Comparative Analysis of Electricity Demand Patterns in Bihar and Jharkhand

Akash; kumar,; Dr.Amit; kumar,; Dr.; Abha; Kumari

doi:xx.xxxxxx

Abstract

In the two Indian states of Bihar and Jharkhand, the paper offers a comparative study of recent trends, drivers, and forecasts in the short term regarding electricity demand on the trade. Taking into account monthly peak demand and annual energy data (2005-2025) from national and regional databases and from resource adequacy reports, the study quantifies the current demand levels and its current growth rates and levels with the supply-side preparedness aspect. As per the Paper, Bihar, within the peak demand context (both state and system), is way bigger than that of Jharkhand, as of early 2025. Both states are thus witnessing an increase in demand with economic development, electrification, and cooling. The Paper then delves into instruction for transmission planning, distribution loss measures, renewable integration, and policy ideas on ensuring a reliable and affordable supply under the renewable purchase obligation scheme.

INDEX TERMS:- Renewable energy; Electricity demand; peak demand; CEA;

1. Introduction

Electricity demand has slowly become one of the key signs of economic progress, industrial development, and everyday life improvements in modern society. In developing areas like eastern India, the steady rise in population, urban growth, industrial expansion, and rural electrification has genuinely reshaped how electricity is used. Among the eastern Indian states, Bihar and Jharkhand stand out as two major regions with different social conditions and industrial layouts so they work well for a side-by-side study of electricity demand behaviour.

Bihar is among the more densely populated states in India, and it mainly leans on agriculture along with household-based consumption[1], [2]. Over the last few years, Bihar has seen a noticeable upward trend in electricity demand because urbanization has moved fast, electrification programs from the government[3], [4] have expanded, living conditions are improving, and commercial work has grown. Still, the state remains under pressure from power availability issues, transmission infrastructure gaps, difficulties in managing peak usage, and uneven energy access especially in rural districts.[5], [6]

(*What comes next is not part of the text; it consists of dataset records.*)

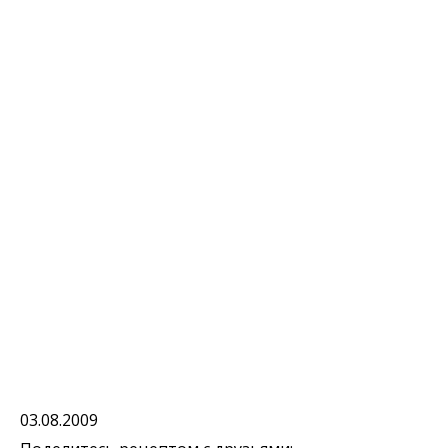
03.08.2009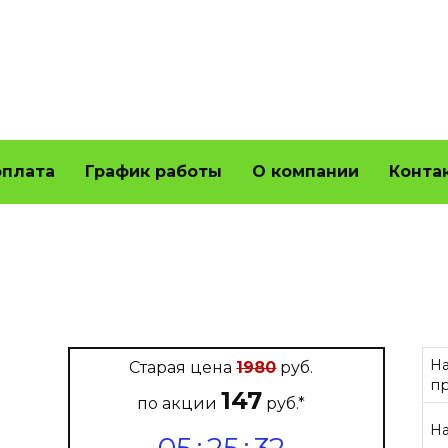
оплата
График работы
О компании
Конта
Н
Старая цена
1980
руб.
п
147
по акции
руб.*
Н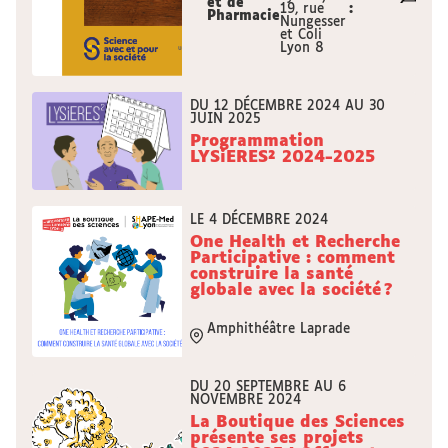
et de
19, rue
:
Bla
Pharmacie
Nungesser
et Coli
Lyon 8
DU 12 DÉCEMBRE 2024 AU 30
JUIN 2025
Programmation
LYSiERES² 2024-2025
LE 4 DÉCEMBRE 2024
One Health et Recherche
Participative : comment
construire la santé
globale avec la société ?
Amphithéâtre Laprade
DU 20 SEPTEMBRE AU 6
NOVEMBRE 2024
La Boutique des Sciences
présente ses projets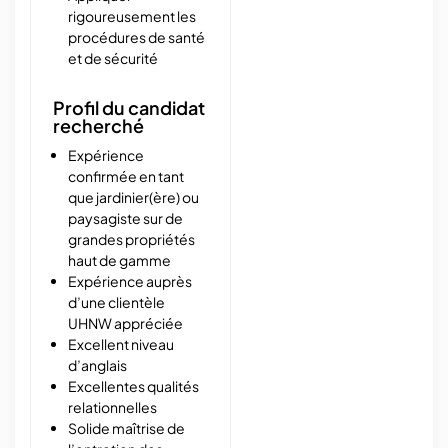
rigoureusement les
procédures de santé
et de sécurité
Profil du candidat
recherché
Expérience
confirmée en tant
que jardinier(ère) ou
paysagiste sur de
grandes propriétés
haut de gamme
Expérience auprès
d’une clientèle
UHNW appréciée
Excellent niveau
d’anglais
Excellentes qualités
relationnelles
Solide maîtrise de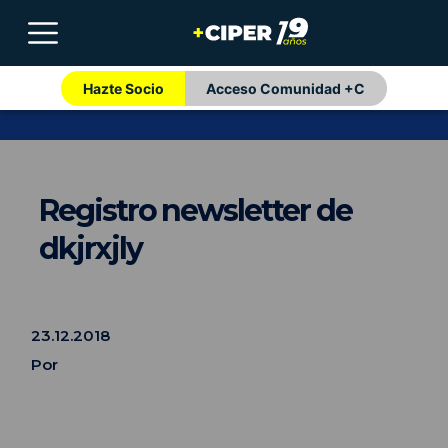
Hazte Socio
Acceso Comunidad +C
Registro newsletter de
dkjrxjly
23.12.2018
Por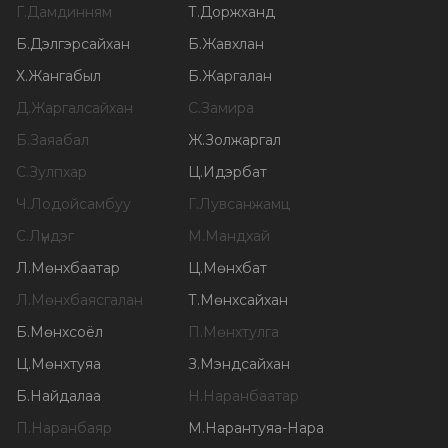
Г
.
Дамдинням
Т
.
Доржханд
Б
.
Дэлгэрсайхан
Б
.
Жавхлан
Х
.
Жангабыл
Б
.
Жаргалан
Д
.
Жаргалсайхан
С
.
Замира
Б
.
Заяабал
Ж
.
Золжаргал
С
.
Зулпхар
Ц
.
Идэрбат
Ч
.
Лодойсамбуу
Г
.
Лувсанжамц
С
.
Лүндэг
М
.
Мандхай
Л
.
Мөнхбаатар
Ц
.
Мөнхбат
Л
.
Мөнхбаясгалан
Т
.
Мөнхсайхан
Б
.
Мөнхсоёл
П
.
Мөнхтулга
Ц
.
Мөнхтуяа
З
.
Мэндсайхан
Б
.
Найдалаа
Н
.
Наранбаатар
П
.
Наранбаяр
М
.
Нарантуяа-Нара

Jharkhand, meanwhile, is mineral-heavy and more industrially structured, with large coal reserves and a strong base of steel units, mining activities, and other manufacturing processes[7], [8]. Because of this, Jharkhand’s electricity demand profile looks quite different from Bihar’s. The state tends to show greater industrial electricity requirements, yet domestic use and agricultural consumption do not stall either; they keep increasing in a steady way as socio-economic activity grows and electrification reach keeps widening.[9], [10]

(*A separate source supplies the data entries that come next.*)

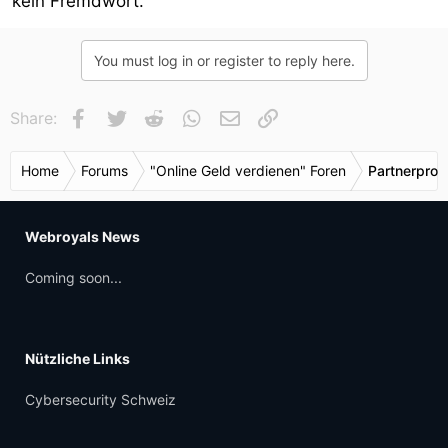
kein Fremdwort.
You must log in or register to reply here.
Facebook
Twitter
Reddit
WhatsApp
E-Mail
Link
Share:
Home
Forums
"Online Geld verdienen" Foren
Partnerpro
Webroyals News
Coming soon...
Nützliche Links
Cybersecurity Schweiz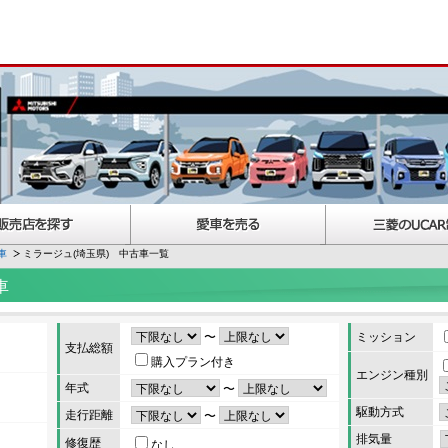
車
ミラージュ(埼玉県) 中古車一覧
車
〜
ミッション
支払総額
購入プラン付き
エンジン種別
年式
〜
駆動方式
走行距離
〜
排気量
修復歴
なし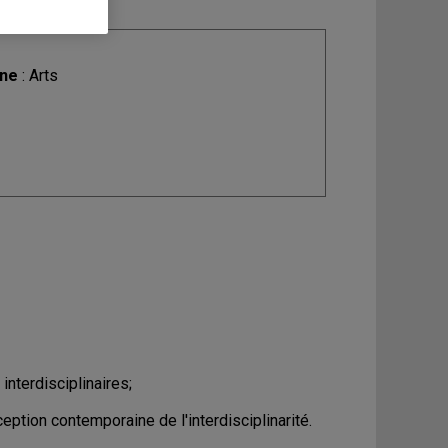
ine
: Arts
nterdisciplinaires;
tion contemporaine de l'interdisciplinarité.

A comparative study of electricity demand patterns in Bihar and Jharkhand matters a lot, because it helps in understanding how regional energy consumption behaves, how the load moves over time, where the demand comes from by sector, and what the future electricity needs could be.[1], [11], [12] With this kind of analysis, policymakers, power utilities ,and researchers can actually craft better strategies for energy planning, expansion of power generation, demand-side management, and also for keeping electricity distribution systems sustainable and steady.[13], [14]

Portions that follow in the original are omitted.